Now whilst I was essentially only shopping, my obsession with all things brand deems that this was more like a sort of field study. In fact my observations start in the airport and even before I get to the final destination. As my all knowing associate said. If you want to see real marketing at work, just park across from any McDonalds. I took his point even though he was indirectly admiring his own work, as they were his clients at the time. Trust me though. Any students on marketing degree courses should take a gap year or two, save your tuition fees and don’t go back on campus. You’ll learn a lot more hanging around in shopping malls. Look and learn. Look and learn.
Closer to home and on another shopping, sorry make that field trip, I found myself in more humble surroundings than Fifth Avenue at a factory outlet near Castleford. The stark contrast of prevalent footfall in the enduring brands’ shops such as Nike, Adidas and even M&S was killing the other retailers off, with many units empty and some up for let. I realised how vital a great brand was in a recession. Not just a logo. Whilst there is no shortage of information on any conceivable thing we think we need through the Internet and in the past decade plenty of design studios create smart-arse visual frippery, it’s reality time.
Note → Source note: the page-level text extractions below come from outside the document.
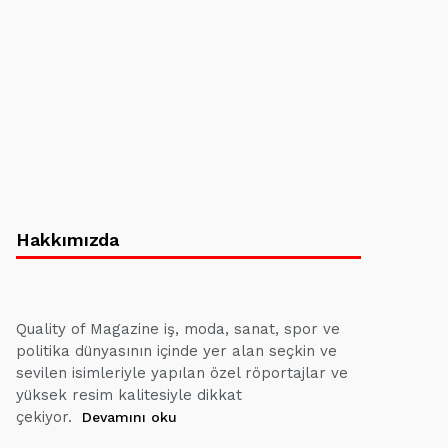
Hakkımızda
Quality of Magazine iş, moda, sanat, spor ve
politika dünyasının içinde yer alan seçkin ve
sevilen isimleriyle yapılan özel röportajlar ve
yüksek resim kalitesiyle dikkat
çekiyor.
Devamını oku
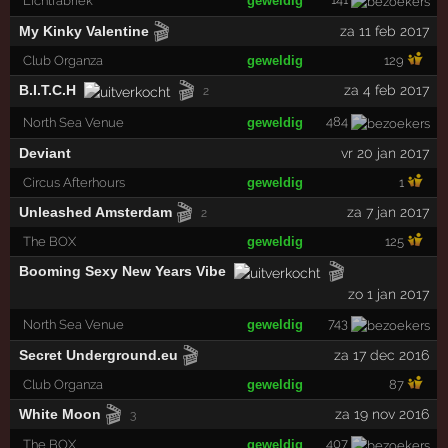
Lichtfabriek
geweldig
🎬
My Kinky Valentine
za 11 feb 2017
Club Organza
geweldig
129
🎬
B.I.T.C.H
za 4 feb 2017
2
484
North Sea Venue
geweldig
Deviant
vr 20 jan 2017
Circus Afterhours
geweldig
1
🎬
Unleashed Amsterdam
za 7 jan 2017
2
The BOX
geweldig
125
🎬
Booming Sexy New Years Vibe
zo 1 jan 2017
743
North Sea Venue
geweldig
🎬
Secret Underground.eu
za 17 dec 2016
Club Organza
geweldig
87
🎬
White Moon
za 19 nov 2016
3
407
The BOX
geweldig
That’s reality time for anyone who likes creating art at his or her client’s expense. The power of the word is back and so is accountability. Yes we’d all like to have a Clio Award and a couple of Abercrombie & Fitch’s in our portfolio, but most of us haven’t. Still there's no excuse for not trying on the next brief. No matter who it’s for. Even if it's a couple of brave souls who've just mortgaged their houses to start their own business or an established company whose been through numerous hard times and are looking for a bit of magic. Let’s all remember who pays our wages.
Also remember at some point in the past Nike (Formerly Blue Ribbon Sports), Abercrombie & Fitch, M&S and McDonalds were all business start-ups. Nike has been ‘Just doing it’ since 1962 and McDonalds Lovin’ it even longer from 1955. A&B’s interiors are probably just as dark they were in 1892 when David T Abercrombie made his first sale in a gas-lit store and you can still spend a penny and buy sensible knitwear in M&S even though they’ve been around since 1884. At some point though they all will have needed ideas from their agency to create an initial brand proposition to get them on the road to making their cash registers kerching. ROI wasn’t invented yesterday, even though most CIM graduates think so. They call it ‘Brand Metrics’ now. Perhaps ROI was the pre-decimal version when every penny spent had to make a shilling and not a Euro or Dollar.
Where are we now? Yes some of us will miss the regular income from public sector projects, even if we had the mind-numbing experience of winning the contract on a 30-way pitch, but the real survivors will value the opportunity to work with the Ray Koch’s and David T Abercrombie’s of the future, even if we don’t know exactly who they are right now.